### WORK TASK
Where the string "subprocess" shows up in a line of the records, copy that line.

### RECORDS FOR PROCESSING
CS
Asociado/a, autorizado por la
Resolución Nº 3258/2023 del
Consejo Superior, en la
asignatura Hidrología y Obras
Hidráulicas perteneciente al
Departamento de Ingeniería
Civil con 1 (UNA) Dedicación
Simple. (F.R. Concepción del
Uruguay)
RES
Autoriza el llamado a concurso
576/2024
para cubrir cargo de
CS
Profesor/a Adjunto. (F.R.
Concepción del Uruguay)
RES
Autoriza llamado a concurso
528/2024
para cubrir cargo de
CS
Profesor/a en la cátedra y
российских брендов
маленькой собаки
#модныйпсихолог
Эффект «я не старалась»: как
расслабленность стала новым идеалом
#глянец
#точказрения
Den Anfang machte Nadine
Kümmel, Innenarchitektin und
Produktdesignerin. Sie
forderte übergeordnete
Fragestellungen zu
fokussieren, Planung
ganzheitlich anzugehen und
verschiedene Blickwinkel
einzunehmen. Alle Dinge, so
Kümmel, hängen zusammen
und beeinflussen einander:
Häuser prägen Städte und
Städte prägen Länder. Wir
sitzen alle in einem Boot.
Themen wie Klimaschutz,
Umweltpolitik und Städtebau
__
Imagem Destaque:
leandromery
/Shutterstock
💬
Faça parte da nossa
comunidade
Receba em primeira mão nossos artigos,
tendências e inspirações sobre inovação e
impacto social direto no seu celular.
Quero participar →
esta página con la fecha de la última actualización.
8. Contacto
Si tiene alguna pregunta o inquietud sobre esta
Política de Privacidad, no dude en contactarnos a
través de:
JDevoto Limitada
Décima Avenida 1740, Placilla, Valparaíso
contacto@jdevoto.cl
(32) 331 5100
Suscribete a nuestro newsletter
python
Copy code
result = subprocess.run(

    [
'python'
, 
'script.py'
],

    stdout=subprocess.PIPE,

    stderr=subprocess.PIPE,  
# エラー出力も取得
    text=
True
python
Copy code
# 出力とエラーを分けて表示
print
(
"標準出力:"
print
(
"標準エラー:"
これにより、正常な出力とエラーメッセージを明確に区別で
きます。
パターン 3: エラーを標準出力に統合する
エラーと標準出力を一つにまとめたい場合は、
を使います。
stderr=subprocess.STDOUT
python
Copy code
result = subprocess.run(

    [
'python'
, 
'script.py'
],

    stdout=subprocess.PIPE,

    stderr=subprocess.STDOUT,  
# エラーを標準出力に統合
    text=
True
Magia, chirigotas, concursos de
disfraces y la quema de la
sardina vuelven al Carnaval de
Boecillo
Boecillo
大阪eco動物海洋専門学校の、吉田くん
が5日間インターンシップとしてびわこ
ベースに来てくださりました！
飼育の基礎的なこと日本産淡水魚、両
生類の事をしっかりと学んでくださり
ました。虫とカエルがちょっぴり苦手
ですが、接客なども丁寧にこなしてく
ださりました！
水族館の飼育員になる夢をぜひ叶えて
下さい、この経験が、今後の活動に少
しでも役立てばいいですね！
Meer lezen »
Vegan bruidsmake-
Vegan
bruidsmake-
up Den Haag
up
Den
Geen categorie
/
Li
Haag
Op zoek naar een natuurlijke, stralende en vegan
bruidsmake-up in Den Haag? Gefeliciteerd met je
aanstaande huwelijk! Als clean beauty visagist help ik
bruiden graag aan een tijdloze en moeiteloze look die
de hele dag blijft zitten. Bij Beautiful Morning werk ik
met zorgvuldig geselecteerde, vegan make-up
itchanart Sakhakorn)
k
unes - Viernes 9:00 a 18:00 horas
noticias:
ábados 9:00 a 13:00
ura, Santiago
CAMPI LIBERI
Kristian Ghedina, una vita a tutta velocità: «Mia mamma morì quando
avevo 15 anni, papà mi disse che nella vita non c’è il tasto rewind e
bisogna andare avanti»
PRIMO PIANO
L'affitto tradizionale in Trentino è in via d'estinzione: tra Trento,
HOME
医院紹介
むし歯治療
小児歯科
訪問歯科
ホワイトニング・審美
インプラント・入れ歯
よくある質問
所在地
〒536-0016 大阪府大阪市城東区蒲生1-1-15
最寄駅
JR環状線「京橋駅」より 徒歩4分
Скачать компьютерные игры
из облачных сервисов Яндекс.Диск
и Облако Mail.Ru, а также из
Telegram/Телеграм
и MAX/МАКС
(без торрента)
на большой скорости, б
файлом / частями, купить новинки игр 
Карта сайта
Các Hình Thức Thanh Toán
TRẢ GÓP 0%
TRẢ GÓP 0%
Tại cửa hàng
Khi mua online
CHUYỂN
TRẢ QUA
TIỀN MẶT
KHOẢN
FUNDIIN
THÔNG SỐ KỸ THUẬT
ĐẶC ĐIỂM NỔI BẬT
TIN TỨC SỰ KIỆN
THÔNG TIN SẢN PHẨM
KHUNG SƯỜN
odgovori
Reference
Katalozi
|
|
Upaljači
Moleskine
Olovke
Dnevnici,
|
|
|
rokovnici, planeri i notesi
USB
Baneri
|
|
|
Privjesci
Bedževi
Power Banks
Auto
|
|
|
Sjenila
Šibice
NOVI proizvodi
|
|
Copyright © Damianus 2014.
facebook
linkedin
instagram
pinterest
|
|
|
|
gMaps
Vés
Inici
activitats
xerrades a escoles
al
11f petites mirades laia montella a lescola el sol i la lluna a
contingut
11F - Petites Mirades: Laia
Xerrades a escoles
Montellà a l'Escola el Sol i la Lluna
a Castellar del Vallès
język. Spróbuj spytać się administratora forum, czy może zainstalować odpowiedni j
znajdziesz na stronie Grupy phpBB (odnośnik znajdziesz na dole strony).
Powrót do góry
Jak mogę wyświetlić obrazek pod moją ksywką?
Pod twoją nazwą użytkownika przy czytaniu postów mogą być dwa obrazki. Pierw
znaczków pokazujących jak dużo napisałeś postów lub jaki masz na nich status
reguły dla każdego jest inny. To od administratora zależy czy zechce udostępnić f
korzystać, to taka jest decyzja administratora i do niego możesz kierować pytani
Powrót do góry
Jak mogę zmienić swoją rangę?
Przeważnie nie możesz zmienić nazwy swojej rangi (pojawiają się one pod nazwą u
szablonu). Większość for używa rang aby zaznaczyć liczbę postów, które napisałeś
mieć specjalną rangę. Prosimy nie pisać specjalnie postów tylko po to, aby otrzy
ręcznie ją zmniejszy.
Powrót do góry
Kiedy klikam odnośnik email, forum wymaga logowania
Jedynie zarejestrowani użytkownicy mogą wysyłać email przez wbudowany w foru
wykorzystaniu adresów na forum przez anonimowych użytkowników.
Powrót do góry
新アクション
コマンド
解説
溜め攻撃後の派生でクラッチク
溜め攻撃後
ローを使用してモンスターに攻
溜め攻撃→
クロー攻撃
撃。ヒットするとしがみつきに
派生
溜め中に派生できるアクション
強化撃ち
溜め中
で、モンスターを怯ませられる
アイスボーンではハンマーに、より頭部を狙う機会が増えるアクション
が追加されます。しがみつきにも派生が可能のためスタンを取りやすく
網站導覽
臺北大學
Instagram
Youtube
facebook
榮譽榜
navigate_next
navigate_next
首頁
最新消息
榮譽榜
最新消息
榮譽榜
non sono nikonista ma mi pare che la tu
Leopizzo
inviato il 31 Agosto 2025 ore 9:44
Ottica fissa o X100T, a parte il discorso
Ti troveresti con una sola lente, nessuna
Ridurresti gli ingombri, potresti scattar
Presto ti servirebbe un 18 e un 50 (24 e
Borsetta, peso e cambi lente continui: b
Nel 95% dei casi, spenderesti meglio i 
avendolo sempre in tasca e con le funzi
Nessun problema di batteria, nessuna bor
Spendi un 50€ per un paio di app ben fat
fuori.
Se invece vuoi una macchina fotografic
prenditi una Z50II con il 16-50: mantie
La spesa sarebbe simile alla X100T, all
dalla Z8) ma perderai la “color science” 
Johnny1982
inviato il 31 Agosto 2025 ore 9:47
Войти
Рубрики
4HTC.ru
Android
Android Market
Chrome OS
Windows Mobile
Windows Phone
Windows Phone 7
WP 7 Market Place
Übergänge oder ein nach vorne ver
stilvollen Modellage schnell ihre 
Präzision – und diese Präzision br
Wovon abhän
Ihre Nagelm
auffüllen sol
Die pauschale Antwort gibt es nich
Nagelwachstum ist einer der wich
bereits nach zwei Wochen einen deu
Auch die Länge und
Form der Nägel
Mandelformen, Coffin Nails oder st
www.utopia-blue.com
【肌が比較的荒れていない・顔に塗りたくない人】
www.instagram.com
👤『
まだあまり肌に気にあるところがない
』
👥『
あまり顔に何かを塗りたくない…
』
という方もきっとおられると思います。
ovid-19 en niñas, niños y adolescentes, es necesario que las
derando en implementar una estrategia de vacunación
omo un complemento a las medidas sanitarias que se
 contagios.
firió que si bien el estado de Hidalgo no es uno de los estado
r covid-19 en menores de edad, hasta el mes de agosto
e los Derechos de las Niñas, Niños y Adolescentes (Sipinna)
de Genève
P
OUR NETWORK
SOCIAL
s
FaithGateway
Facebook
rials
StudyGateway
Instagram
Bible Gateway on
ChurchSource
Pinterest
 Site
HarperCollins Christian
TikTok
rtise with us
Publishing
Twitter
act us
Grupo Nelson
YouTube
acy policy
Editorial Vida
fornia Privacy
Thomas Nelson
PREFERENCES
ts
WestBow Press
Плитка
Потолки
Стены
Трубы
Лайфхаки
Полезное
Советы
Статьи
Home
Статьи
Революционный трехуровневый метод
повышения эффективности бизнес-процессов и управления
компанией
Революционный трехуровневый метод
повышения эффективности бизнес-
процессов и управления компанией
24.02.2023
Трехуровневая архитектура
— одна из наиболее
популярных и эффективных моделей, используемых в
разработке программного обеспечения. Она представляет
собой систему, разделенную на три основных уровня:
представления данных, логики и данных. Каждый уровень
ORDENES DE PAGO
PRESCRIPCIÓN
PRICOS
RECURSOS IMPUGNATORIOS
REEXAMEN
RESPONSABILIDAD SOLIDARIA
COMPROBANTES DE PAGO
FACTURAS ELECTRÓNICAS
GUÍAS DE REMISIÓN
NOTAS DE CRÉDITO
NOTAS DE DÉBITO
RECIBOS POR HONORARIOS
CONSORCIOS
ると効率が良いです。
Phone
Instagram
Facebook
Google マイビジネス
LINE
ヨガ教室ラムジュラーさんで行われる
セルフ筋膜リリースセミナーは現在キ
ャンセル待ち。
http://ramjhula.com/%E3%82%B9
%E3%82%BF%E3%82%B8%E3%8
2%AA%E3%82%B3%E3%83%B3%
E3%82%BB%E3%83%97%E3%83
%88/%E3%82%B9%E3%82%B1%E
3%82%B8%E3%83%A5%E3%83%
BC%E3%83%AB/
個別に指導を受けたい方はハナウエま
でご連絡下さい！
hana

### SOLUTION FOR THIS PROBLEM
result = subprocess.run(
    stdout=subprocess.PIPE,
    stderr=subprocess.PIPE,  
stderr=subprocess.STDOUT
result = subprocess.run(
    stdout=subprocess.PIPE,
    stderr=subprocess.STDOUT,  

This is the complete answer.